Illicit Trade News Network :
Vous avez récemment publié une étude sur le trafic de tabac illicite en Amérique du Sud et plus particulièrement au Paraguay. Pouvez-vous partager avec nous quelques chiffres clés de cette étude ?
Benoît Gomis :
Mes collègues et moi-même venons de publier deux articles dans Globalization and Health sur le commerce illicite du tabac au Paraguay. Dans le premier article, nous avons montré comment le commerce de tabac a été mis en place à l’origine par British American Tobacco (BAT) et Philip Morris International (PMI), qui, à partir des années 1960, ont utilisé le Paraguay comme plaque tournante pour acheminer clandestinement leurs cigarettes vers les marchés – à l’époque protégés – de l’Argentine et du Brésil. Le boom de la production paraguayenne a entraîné 2 évolutions. D’abord, les sociétés de tabac transnationales (TTC) sont passées de marques haut de gamme aux marques de contrebande bon marché à la fin des années 80 et au début des années 90, des produits avec lesquels les fabricants locaux pouvaient désormais rivaliser. Ensuite, l’instauration par le Brésil d’une taxe à l’exportation de 150% visant à mettre fin au régime des TTC, consistait à envoyer des cigarettes au Paraguay puis à les faire passer de nouveau au Royaume-Uni. Selon nos estimations, entre 1989 et 1994, la production de cigarettes au Paraguay était inférieure à la consommation intérieure annuelle de trois milliards de cigarettes. Elle a atteint 12 milliards en 1998 et 27 milliards en 2003, malgré une consommation stagnante.

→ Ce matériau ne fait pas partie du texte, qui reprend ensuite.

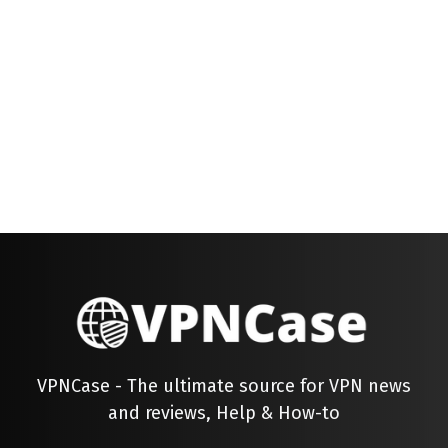
VPNCase - The ultimate source for VPN news
and reviews, Help & How-to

Dans le deuxième article, nous montrons comment Tabacalera del Este, plus connu sous le nom de Tabesa, a profité des conditions créées par BAT et PMI et d’un environnement juridique très favorable. Créée en 1994, Tabesa est désormais l’une des plus grandes entreprises du Paraguay. Elle a été fondée par Horacio Cartes, qui est toujours aujourd’hui dirigeant de la société, et qui fut président du Paraguay entre 2013 et 2018. Si l’on s’en tient aux importations de composants de cigarettes par cette société, nous estimons que Tabesa importe suffisamment pour produire entre 25 et 36 milliards de cigarettes par an. Compte tenu des chiffres de consommation intérieure et d’exportation légale, cela signifie qu’entre 19 et 30 milliards de cigarettes produites par Tabesa se retrouvent chaque année sur le marché parallèle. On estime que 70% de ce volume est passé dans la contrebande au Brésil, et nos recherches montrent que Tabesa explore encore d’autres marchés internationaux.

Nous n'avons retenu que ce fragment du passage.